Today, she’s mostly swapped her Levi’s for the black and white habit worn by the sisters of her religious order, the Dominican Sisters of Mission San Jose. But the dots in Sister Lilly’s life have a funny way of connecting, and recently she’s formed a new relationship with Levi Strauss & Co. — one that, this time around, has little to do with fit or fashion.
Living Life with No Regrets
Throughout her life, Sister Lilly has always set, and usually achieved, some pretty lofty goals — goals such as traveling the world, running a marathon in every state (she’s finished 8 so far), and giving back to society (she worked with homeless youth for a year in New York City).
It was one goal in particular that led her to Immaculate Conception Academy (ICA).
“I was working at a high school in East Oakland, when ICA asked me to come manage their corporate work study program,” she said. “My goal is to have ‘no regrets’ printed on my tombstone, so I agreed.”
Dress Up, Show Up & Never Give Up
ICA is an all-girls private school in San Francisco.
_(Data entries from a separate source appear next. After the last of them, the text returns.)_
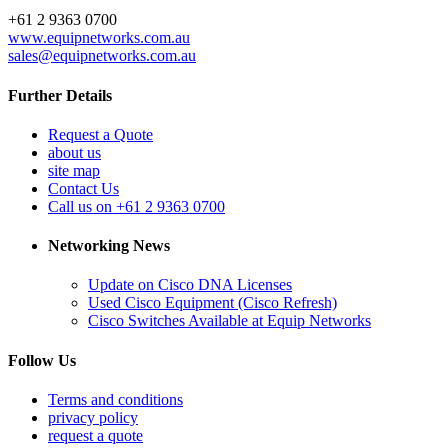
+61 2 9363 0700
www.equipnetworks.com.au
sales@equipnetworks.com.au
Further Details
Request a Quote
about us
site map
Contact Us
Call us on +61 2 9363 0700
Networking News
Update on Cisco DNA Licenses
Used Cisco Equipment (Cisco Refresh)
Cisco Switches Available at Equip Networks
Follow Us
Terms and conditions
privacy policy
request a quote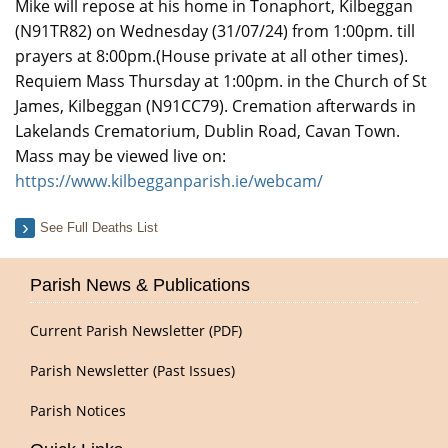
Mike will repose at his home in Tonaphort, Kilbeggan
(N91TR82) on Wednesday (31/07/24) from 1:00pm. till
prayers at 8:00pm.(House private at all other times).
Requiem Mass Thursday at 1:00pm. in the Church of St
James, Kilbeggan (N91CC79). Cremation afterwards in
Lakelands Crematorium, Dublin Road, Cavan Town.
Mass may be viewed live on:
https://www.kilbegganparish.ie/webcam/
See Full Deaths List
Parish News & Publications
Current Parish Newsletter (PDF)
Parish Newsletter (Past Issues)
Parish Notices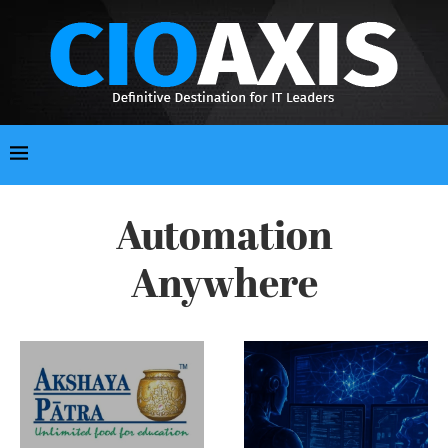
Automation
Anywhere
In 2009, the school was accepted into the Cristo Rey Network, a consortium of urban high schools provides low-income youth access to quality, private education. All students who attend a school within the Cristo Rey Network must participate in a corporate work-study program to help finance the cost of their education and gain real-world job experience.
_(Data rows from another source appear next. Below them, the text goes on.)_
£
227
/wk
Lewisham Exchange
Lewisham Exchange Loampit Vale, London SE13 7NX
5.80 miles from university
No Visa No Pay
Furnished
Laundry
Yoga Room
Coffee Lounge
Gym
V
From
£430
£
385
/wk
That’s where Sister Lilly comes in.
As ICA’s corporate work-study program coordinator, Sister Lilly is tasked with recruiting companies to provide professional work opportunities for ICA students.
“The work study program prepares our girls for the future and gives them an early glimpse of what they might want to do, or not do and whether they want to work in an office,” said Sister Lilly.
Every ICA student has an entry-level clerical job with a sponsor company, where they work five full days every month. With these real world positions comes compensation (the money the girls earn is applied to their tuition) and a set of very “grown up” expectations.
Time cards are used to chart their hours and a supervisor evaluates their performance on a scale of 1 to 5 each day. A professional-looking uniform including white shirt and black pants must be worn (more on that in a bit). The girls create daily goals for themselves and reflect upon on how they met them. In addition to these on-the-job requirements, the girls also participate in a mandatory two-week training program that’s focused on “MAPS” — that’s motivation, attitude, professionalism and skills.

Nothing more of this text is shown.